• _Exercise instructions_: Copy everything in the listing below word for word, apart from any images.

• _Extracted information_:

◆ ◆ ◆ ◆

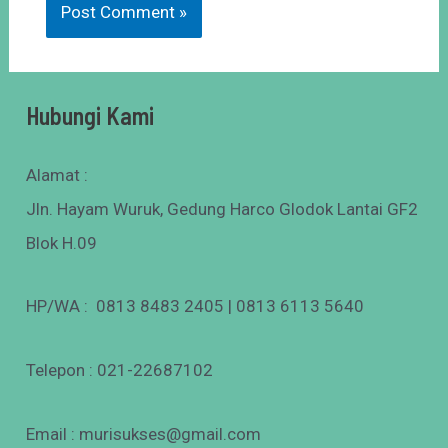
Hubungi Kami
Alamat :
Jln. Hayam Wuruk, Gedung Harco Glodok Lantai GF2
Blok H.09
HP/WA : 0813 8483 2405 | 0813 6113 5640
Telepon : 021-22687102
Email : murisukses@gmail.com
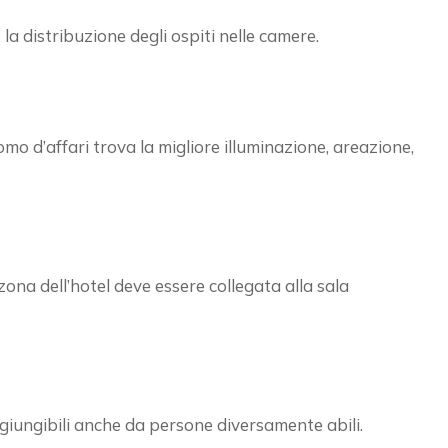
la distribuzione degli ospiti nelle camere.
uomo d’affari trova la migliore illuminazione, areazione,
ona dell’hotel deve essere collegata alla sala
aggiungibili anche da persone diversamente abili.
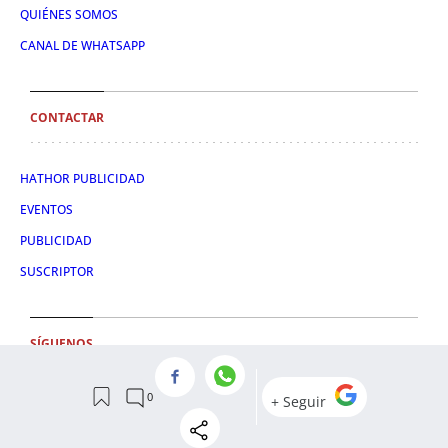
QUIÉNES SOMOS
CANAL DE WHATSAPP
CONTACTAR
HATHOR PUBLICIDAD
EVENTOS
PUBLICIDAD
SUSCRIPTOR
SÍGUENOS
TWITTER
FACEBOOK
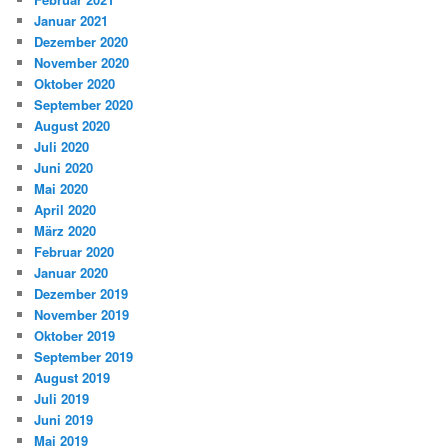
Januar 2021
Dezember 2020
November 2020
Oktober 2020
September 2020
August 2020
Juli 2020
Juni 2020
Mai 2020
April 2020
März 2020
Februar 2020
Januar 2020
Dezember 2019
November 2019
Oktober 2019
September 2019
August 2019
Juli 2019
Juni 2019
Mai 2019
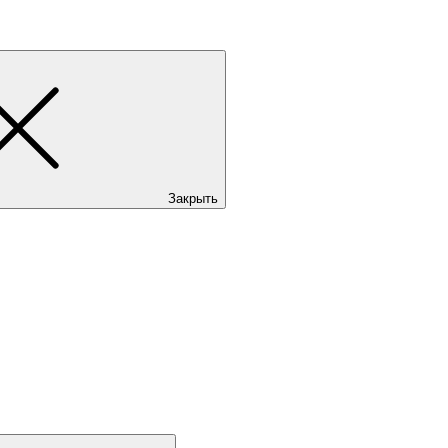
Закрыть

◆ ◆ ◆ ◆

• _Problem solution_:
Hubungi Kami
Alamat :
Jln. Hayam Wuruk, Gedung Harco Glodok Lantai GF2
Blok H.09
HP/WA : 0813 8483 2405 | 0813 6113 5640
Telepon : 021-22687102
Email : murisukses@gmail.com
la distribuzione degli ospiti nelle camere.
uomo d’affari trova la migliore illuminazione, areazione,
ona dell’hotel deve essere collegata alla sala
aggiungibili anche da persone diversamente abili.
QUIÉNES SOMOS
CANAL DE WHATSAPP
CONTACTAR
HATHOR PUBLICIDAD
EVENTOS
PUBLICIDAD
SUSCRIPTOR
SÍGUENOS
TWITTER
FACEBOOK
Januar 2021
Dezember 2020
November 2020
Oktober 2020
September 2020
August 2020
Juli 2020
Juni 2020
Mai 2020
April 2020
März 2020
Februar 2020
Januar 2020
Dezember 2019
November 2019
Oktober 2019
September 2019
August 2019
Juli 2019
Juni 2019
Mai 2019
Закрыть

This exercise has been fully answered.